**PROBLEM DETAILS:**
Nothing in the records should differ when they are repeated. Restate them word for word.

[Structured page parsing data]

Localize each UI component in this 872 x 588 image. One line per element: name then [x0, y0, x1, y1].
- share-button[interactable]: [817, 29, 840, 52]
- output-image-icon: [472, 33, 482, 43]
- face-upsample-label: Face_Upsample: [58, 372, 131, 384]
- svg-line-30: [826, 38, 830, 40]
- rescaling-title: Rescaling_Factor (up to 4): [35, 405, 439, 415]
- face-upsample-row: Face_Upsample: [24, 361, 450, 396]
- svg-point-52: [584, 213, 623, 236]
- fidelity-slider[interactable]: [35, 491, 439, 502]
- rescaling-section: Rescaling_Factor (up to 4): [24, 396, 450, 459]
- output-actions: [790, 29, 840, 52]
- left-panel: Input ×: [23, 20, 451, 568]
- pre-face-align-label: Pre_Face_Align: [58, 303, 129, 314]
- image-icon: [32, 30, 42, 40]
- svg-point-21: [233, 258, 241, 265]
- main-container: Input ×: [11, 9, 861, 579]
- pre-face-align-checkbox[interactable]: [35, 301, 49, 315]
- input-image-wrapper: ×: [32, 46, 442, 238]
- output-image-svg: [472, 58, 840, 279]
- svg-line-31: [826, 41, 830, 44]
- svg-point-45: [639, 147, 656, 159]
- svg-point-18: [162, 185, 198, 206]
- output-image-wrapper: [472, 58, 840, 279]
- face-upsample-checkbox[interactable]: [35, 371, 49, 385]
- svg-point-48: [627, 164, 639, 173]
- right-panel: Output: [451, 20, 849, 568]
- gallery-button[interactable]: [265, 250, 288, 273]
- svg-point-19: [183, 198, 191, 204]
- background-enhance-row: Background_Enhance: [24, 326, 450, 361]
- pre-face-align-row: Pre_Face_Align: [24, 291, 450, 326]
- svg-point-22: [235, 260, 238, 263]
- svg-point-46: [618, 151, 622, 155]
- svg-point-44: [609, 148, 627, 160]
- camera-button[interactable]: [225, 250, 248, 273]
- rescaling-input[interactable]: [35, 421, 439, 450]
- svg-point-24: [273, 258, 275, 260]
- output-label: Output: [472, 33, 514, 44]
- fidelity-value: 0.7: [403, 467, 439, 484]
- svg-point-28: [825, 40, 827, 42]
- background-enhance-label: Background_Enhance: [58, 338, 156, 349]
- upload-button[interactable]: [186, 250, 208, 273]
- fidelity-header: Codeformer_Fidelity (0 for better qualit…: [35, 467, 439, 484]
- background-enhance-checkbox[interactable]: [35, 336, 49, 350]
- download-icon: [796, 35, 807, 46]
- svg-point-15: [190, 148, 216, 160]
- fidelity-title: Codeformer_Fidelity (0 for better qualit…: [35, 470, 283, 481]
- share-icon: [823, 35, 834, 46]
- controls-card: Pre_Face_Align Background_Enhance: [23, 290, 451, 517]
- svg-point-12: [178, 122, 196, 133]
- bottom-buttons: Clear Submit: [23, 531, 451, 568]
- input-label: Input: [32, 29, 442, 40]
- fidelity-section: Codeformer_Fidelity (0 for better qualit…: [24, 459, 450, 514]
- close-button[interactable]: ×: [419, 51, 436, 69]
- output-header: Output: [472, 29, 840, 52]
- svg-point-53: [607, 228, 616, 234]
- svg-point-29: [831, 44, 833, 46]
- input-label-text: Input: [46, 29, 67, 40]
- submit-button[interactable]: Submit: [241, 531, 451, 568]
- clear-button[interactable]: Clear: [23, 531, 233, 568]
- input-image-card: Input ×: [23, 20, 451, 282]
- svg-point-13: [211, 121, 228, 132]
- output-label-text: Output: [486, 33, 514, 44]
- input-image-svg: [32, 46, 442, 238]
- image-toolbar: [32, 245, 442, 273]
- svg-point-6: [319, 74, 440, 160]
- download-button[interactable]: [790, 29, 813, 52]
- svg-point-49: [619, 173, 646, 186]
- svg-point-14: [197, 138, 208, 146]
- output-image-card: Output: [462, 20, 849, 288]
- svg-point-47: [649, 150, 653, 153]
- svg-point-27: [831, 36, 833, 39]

**OUTPUT:**
Localize each UI component in this 872 x 588 image. One line per element: name then [x0, y0, x1, y1].
- share-button[interactable]: [817, 29, 840, 52]
- output-image-icon: [472, 33, 482, 43]
- face-upsample-label: Face_Upsample: [58, 372, 131, 384]
- svg-line-30: [826, 38, 830, 40]
- rescaling-title: Rescaling_Factor (up to 4): [35, 405, 439, 415]
- face-upsample-row: Face_Upsample: [24, 361, 450, 396]
- svg-point-52: [584, 213, 623, 236]
- fidelity-slider[interactable]: [35, 491, 439, 502]
- rescaling-section: Rescaling_Factor (up to 4): [24, 396, 450, 459]
- output-actions: [790, 29, 840, 52]
- left-panel: Input ×: [23, 20, 451, 568]
- pre-face-align-label: Pre_Face_Align: [58, 303, 129, 314]
- image-icon: [32, 30, 42, 40]
- svg-point-21: [233, 258, 241, 265]
- main-container: Input ×: [11, 9, 861, 579]
- pre-face-align-checkbox[interactable]: [35, 301, 49, 315]
- input-image-wrapper: ×: [32, 46, 442, 238]
- output-image-svg: [472, 58, 840, 279]
- svg-line-31: [826, 41, 830, 44]
- svg-point-45: [639, 147, 656, 159]
- svg-point-18: [162, 185, 198, 206]
- output-image-wrapper: [472, 58, 840, 279]
- face-upsample-checkbox[interactable]: [35, 371, 49, 385]
- svg-point-48: [627, 164, 639, 173]
- right-panel: Output: [451, 20, 849, 568]
- gallery-button[interactable]: [265, 250, 288, 273]
- svg-point-19: [183, 198, 191, 204]
- background-enhance-row: Background_Enhance: [24, 326, 450, 361]
- pre-face-align-row: Pre_Face_Align: [24, 291, 450, 326]
- svg-point-22: [235, 260, 238, 263]
- svg-point-46: [618, 151, 622, 155]
- svg-point-44: [609, 148, 627, 160]
- camera-button[interactable]: [225, 250, 248, 273]
- rescaling-input[interactable]: [35, 421, 439, 450]
- svg-point-24: [273, 258, 275, 260]
- output-label: Output: [472, 33, 514, 44]
- fidelity-value: 0.7: [403, 467, 439, 484]
- svg-point-28: [825, 40, 827, 42]
- background-enhance-label: Background_Enhance: [58, 338, 156, 349]
- upload-button[interactable]: [186, 250, 208, 273]
- fidelity-header: Codeformer_Fidelity (0 for better qualit…: [35, 467, 439, 484]
- background-enhance-checkbox[interactable]: [35, 336, 49, 350]
- download-icon: [796, 35, 807, 46]
- svg-point-15: [190, 148, 216, 160]
- fidelity-title: Codeformer_Fidelity (0 for better qualit…: [35, 470, 283, 481]
- share-icon: [823, 35, 834, 46]
- controls-card: Pre_Face_Align Background_Enhance: [23, 290, 451, 517]
- svg-point-12: [178, 122, 196, 133]
- bottom-buttons: Clear Submit: [23, 531, 451, 568]
- input-label: Input: [32, 29, 442, 40]
- fidelity-section: Codeformer_Fidelity (0 for better qualit…: [24, 459, 450, 514]
- close-button[interactable]: ×: [419, 51, 436, 69]
- output-header: Output: [472, 29, 840, 52]
- svg-point-53: [607, 228, 616, 234]
- svg-point-29: [831, 44, 833, 46]
- input-label-text: Input: [46, 29, 67, 40]
- submit-button[interactable]: Submit: [241, 531, 451, 568]
- clear-button[interactable]: Clear: [23, 531, 233, 568]
- input-image-card: Input ×: [23, 20, 451, 282]
- svg-point-13: [211, 121, 228, 132]
- output-label-text: Output: [486, 33, 514, 44]
- input-image-svg: [32, 46, 442, 238]
- image-toolbar: [32, 245, 442, 273]
- svg-point-6: [319, 74, 440, 160]
- download-button[interactable]: [790, 29, 813, 52]
- svg-point-49: [619, 173, 646, 186]
- svg-point-14: [197, 138, 208, 146]
- output-image-card: Output: [462, 20, 849, 288]
- svg-point-47: [649, 150, 653, 153]
- svg-point-27: [831, 36, 833, 39]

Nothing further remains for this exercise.